The National Mall in Washington is a space of roughly 300 football pitches. By 9 o’clock on Tuesday the only standing space left to watch Barack Obama’s inauguration was in front of the 555 foot 5 inch monument to America’s first president, George Washington. Obama invoked that leader and the 42 others who had taken the oath of office but not one of them has performed their task in front of so many.
From the raised banks on which the Washington Monument sits, I could see Capitol Hill and a haze of miniature flags but any glimpse of the new president or other dignitaries was impossible from a distance of 1.2 miles. I was one of the last lucky ones to get a view of the Capitol; those who arrived later had to watch the big screens even further away towards the Lincoln Memorial where U2, Bon Jovi and Beyonce performed on Sunday. But that did not deter two million people from braving temperatures of -5C.
While we waited, there was plenty of humour to keep spirits high if not toes warm. Darth Vader’s Theme was hummed loudly as Dick Cheney appeared. “One down!” when Joe Biden was sworn in as Vice President minutes before Obama took to the podium. For Bush, that simple Steam song made famous by Bananarama, “Na-na-na-na, Na-na-na-na, Hey Hey, Goodbye.”

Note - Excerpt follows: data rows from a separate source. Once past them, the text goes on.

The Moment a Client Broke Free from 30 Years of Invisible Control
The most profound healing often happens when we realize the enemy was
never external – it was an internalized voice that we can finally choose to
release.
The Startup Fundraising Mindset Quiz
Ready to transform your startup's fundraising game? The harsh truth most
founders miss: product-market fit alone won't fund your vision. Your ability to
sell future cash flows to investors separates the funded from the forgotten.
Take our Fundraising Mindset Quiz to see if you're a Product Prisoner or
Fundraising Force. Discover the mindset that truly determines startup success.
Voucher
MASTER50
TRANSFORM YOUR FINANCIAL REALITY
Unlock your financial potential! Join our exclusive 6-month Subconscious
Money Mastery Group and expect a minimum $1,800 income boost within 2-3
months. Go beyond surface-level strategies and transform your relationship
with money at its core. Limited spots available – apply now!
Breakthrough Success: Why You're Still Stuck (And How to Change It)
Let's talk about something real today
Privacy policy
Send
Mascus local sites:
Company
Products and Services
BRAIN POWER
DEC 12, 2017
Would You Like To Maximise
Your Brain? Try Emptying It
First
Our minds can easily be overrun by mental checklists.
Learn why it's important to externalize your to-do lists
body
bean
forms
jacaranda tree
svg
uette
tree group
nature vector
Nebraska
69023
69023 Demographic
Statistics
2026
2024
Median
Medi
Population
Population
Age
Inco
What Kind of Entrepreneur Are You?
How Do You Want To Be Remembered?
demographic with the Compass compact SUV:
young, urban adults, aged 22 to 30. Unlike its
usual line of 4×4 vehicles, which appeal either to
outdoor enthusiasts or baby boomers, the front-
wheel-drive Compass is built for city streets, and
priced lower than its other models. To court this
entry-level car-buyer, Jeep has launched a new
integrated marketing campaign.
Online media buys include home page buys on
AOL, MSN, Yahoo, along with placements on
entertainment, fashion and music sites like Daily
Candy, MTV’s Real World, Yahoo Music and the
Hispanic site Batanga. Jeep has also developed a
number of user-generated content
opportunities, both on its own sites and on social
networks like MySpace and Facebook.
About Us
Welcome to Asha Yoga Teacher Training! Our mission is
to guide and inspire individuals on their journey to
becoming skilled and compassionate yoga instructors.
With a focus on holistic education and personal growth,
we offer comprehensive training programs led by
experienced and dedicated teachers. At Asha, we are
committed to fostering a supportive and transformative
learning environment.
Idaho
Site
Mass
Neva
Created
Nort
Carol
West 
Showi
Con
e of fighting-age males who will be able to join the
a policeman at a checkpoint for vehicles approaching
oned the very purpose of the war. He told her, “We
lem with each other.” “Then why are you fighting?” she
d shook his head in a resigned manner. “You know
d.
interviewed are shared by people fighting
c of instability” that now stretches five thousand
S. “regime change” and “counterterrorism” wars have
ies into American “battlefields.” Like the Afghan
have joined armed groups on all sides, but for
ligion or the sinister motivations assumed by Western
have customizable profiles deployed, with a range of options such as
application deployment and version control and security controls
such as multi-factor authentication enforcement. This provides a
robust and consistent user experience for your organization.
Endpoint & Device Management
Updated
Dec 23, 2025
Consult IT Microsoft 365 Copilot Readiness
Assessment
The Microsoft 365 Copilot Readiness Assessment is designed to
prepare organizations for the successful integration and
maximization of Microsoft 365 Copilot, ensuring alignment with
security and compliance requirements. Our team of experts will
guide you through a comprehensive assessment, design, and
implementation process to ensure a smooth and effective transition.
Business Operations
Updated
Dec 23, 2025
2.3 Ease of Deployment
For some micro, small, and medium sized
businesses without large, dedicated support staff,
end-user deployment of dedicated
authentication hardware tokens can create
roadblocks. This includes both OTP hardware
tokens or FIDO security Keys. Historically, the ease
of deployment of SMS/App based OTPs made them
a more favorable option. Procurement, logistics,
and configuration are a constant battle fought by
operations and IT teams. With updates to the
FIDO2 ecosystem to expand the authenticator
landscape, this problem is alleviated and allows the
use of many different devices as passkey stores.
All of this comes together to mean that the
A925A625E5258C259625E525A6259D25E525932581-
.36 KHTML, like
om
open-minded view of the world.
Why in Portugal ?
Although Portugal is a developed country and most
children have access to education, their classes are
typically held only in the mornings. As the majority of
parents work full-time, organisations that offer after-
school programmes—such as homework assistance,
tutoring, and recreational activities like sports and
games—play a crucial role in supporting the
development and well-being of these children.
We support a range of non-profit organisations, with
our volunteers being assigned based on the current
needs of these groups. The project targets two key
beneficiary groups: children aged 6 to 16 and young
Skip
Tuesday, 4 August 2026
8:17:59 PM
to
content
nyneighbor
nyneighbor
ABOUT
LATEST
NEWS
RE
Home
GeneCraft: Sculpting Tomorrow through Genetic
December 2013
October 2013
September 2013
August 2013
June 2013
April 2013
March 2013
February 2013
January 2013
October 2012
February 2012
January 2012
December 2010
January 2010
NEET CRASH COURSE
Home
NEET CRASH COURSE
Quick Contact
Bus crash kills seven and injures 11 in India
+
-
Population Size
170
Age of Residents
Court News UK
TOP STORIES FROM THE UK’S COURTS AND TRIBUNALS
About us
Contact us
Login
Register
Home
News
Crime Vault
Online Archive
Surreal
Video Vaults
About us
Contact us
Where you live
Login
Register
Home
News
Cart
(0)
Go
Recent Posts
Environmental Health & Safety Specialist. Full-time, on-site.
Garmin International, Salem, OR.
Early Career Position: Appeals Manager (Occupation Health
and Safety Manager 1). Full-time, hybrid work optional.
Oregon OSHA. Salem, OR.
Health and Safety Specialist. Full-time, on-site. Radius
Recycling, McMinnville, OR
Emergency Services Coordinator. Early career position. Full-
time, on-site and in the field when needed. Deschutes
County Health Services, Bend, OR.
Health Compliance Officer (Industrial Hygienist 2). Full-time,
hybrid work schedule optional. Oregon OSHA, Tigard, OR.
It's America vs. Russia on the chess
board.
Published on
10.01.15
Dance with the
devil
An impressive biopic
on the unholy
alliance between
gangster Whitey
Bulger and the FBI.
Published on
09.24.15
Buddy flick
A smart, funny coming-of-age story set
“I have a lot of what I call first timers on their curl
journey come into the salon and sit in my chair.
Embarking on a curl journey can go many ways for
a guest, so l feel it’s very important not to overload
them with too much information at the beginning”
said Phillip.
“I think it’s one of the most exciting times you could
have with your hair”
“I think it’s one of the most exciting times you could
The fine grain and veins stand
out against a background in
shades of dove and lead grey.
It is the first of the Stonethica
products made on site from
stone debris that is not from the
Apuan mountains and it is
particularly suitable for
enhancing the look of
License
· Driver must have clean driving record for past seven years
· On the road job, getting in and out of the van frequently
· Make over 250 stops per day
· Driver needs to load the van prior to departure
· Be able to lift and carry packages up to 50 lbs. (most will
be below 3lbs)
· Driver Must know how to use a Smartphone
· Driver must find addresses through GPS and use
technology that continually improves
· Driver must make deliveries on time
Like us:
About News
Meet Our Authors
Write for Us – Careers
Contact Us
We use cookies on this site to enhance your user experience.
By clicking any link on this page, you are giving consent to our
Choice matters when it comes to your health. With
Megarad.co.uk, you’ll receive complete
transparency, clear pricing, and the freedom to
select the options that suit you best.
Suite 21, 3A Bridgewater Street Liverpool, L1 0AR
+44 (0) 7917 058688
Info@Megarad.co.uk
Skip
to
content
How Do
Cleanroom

When the moment came for the 44th President to take his oath and address the sea of shivering bodies, an air of solemnity fell on the American capital with many moved to tears. Obama’s speech will be pored over for generations to come but, for me, the most profound moments were the short, poignant pauses between his phrases as the huddled masses stood in silence—expectant for his next word and the near realisation of the change for which so many have hoped for so long.